I just watched this documentary this morning. I was so inspired by it in part because of what we're doing with the Memoir Project. Old is the new black, apparently, and that's great. And yet the Memoir Project asks seniors who live in Boston neighborhoods to tell their life stories, which is a more traditional activity for elders. This is celebrating something different. These folks are singing songs written by angry young men, some of them highly privileged, as part of a rather whiny ongoing counterculture. And here are these oldsters singing these songs with real feeling and giving the lyrics all kinds of sly new meanings. They make the Ramones seem insightful, for goodness sake, and they rescue a Coldplay song from its tin-eared emotional entropy and turn it into something poignant. There should be a special grammy for that.

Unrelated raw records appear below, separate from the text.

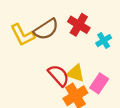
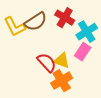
cyan cross: (104, 41) -> (87, 32), size x1.5
pink rectangle: (99, 83) -> (83, 52), moved

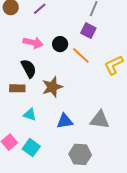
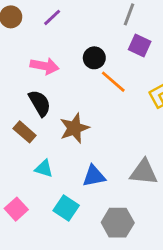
purple square: (88, 31) -> (140, 46), moved
black circle: (60, 44) -> (94, 58), moved
brown rectangle: (17, 88) -> (25, 132), turned 42
cyan square: (31, 148) -> (66, 208), moved

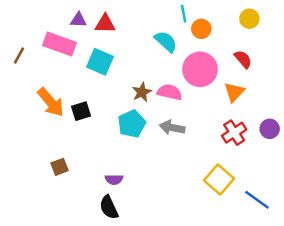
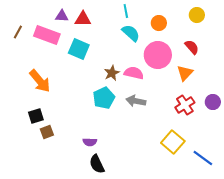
cyan line: (184, 14) -> (126, 11), moved
brown line: (19, 55) -> (18, 32), moved
black square: (81, 111) -> (36, 116), moved
black semicircle: (109, 207) -> (97, 164), moved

The other thing I like about this film is that it doesn't get so wrapped up in the cutie pie feeling about old people still being active, and let's cheer for them just for that reason. It does show them struggling to remember lyrics and struggling to get around and fighting the illnesses that are going to kill them. It also touches on the real despair the singers face when they can't participate in the group anymore because their health won't allow it. Many times older people are given activities to occupy them, when in fact they need activities that challenge them. That need doesn't diminish in old age or even with grave illness. If you give people a community and a goal, their lives improve. We've seen that in the Memoir Project and I think that comes through more than you'd expect in this film.
1 comment:
Your posting pushed this movie to the top of my Netflix queue and I'm so glad it did -- it's just wonderful. I have the Young @ Heart version of "Fix You" (complete with oxygen-supply sounds) in constant rotation on my iPod, and I still tear up every time I hear it.